> TASK TO CARRY OUT
From the data below, please reproduce exactly everything from the line that contains "VOUS N'ÊTES PAS DANS" down to the line that contains "Pátio Penha", with both ends included.

== == ==

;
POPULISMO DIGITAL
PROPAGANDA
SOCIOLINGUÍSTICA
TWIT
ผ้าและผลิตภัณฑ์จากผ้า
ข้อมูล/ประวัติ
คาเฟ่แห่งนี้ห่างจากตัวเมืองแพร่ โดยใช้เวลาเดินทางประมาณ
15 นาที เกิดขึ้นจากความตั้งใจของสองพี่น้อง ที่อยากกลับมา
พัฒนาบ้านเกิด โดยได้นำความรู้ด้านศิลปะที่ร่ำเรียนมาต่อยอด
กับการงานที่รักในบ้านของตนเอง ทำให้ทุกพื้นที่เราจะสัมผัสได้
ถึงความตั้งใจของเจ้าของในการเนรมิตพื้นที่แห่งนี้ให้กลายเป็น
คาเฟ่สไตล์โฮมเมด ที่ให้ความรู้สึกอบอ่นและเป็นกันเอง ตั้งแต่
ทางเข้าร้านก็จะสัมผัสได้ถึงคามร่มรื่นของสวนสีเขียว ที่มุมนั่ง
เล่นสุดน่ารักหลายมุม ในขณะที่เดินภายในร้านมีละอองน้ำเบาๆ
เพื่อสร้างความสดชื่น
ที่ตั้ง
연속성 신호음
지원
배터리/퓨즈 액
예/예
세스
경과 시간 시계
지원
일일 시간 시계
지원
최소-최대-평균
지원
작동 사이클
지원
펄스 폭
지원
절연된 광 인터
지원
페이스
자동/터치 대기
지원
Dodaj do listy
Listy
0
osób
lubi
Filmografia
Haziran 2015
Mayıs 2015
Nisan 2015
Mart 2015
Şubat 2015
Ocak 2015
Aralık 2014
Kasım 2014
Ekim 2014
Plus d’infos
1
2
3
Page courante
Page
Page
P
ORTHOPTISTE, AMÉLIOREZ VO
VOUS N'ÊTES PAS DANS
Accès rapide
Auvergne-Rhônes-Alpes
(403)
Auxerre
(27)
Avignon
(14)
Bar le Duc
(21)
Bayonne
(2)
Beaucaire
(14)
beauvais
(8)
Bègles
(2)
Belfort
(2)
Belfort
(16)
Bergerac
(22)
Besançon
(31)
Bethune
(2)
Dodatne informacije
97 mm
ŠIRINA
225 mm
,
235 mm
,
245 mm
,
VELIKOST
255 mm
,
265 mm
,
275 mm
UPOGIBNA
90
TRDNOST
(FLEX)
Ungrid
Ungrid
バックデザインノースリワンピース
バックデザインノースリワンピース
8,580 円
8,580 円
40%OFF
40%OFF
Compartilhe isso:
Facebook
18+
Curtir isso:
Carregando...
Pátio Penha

== == ==

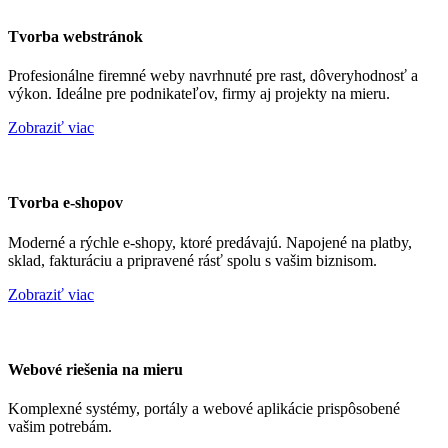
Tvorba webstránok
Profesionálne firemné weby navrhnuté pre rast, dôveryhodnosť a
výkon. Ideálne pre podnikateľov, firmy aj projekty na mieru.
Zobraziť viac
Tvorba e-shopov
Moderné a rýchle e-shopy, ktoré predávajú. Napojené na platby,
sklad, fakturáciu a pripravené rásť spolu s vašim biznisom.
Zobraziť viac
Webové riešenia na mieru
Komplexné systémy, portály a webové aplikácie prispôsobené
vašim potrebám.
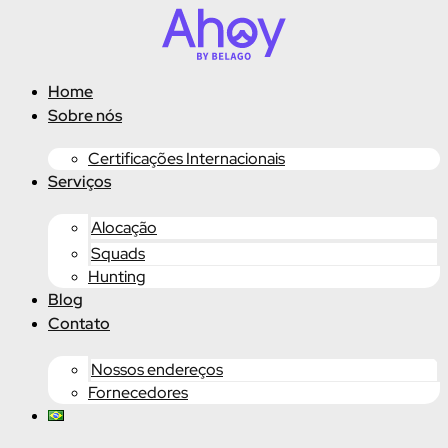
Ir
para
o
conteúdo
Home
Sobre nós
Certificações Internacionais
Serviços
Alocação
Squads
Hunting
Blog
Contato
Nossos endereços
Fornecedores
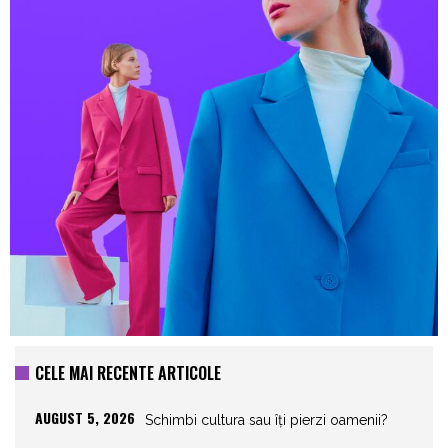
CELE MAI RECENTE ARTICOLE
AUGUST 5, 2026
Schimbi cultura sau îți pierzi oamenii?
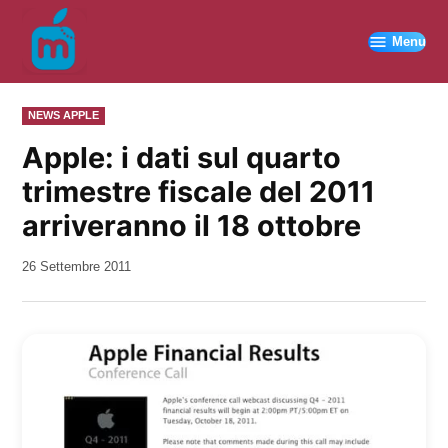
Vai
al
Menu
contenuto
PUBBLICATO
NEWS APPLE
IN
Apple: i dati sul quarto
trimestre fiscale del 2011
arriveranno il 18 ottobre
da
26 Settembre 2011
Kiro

== == ==

> EXERCISE RESPONSE
VOUS N'ÊTES PAS DANS
Accès rapide
Auvergne-Rhônes-Alpes
(403)
Auxerre
(27)
Avignon
(14)
Bar le Duc
(21)
Bayonne
(2)
Beaucaire
(14)
beauvais
(8)
Bègles
(2)
Belfort
(2)
Belfort
(16)
Bergerac
(22)
Besançon
(31)
Bethune
(2)
Dodatne informacije
97 mm
ŠIRINA
225 mm
,
235 mm
,
245 mm
,
VELIKOST
255 mm
,
265 mm
,
275 mm
UPOGIBNA
90
TRDNOST
(FLEX)
Ungrid
Ungrid
バックデザインノースリワンピース
バックデザインノースリワンピース
8,580 円
8,580 円
40%OFF
40%OFF
Compartilhe isso:
Facebook
18+
Curtir isso:
Carregando...
Pátio Penha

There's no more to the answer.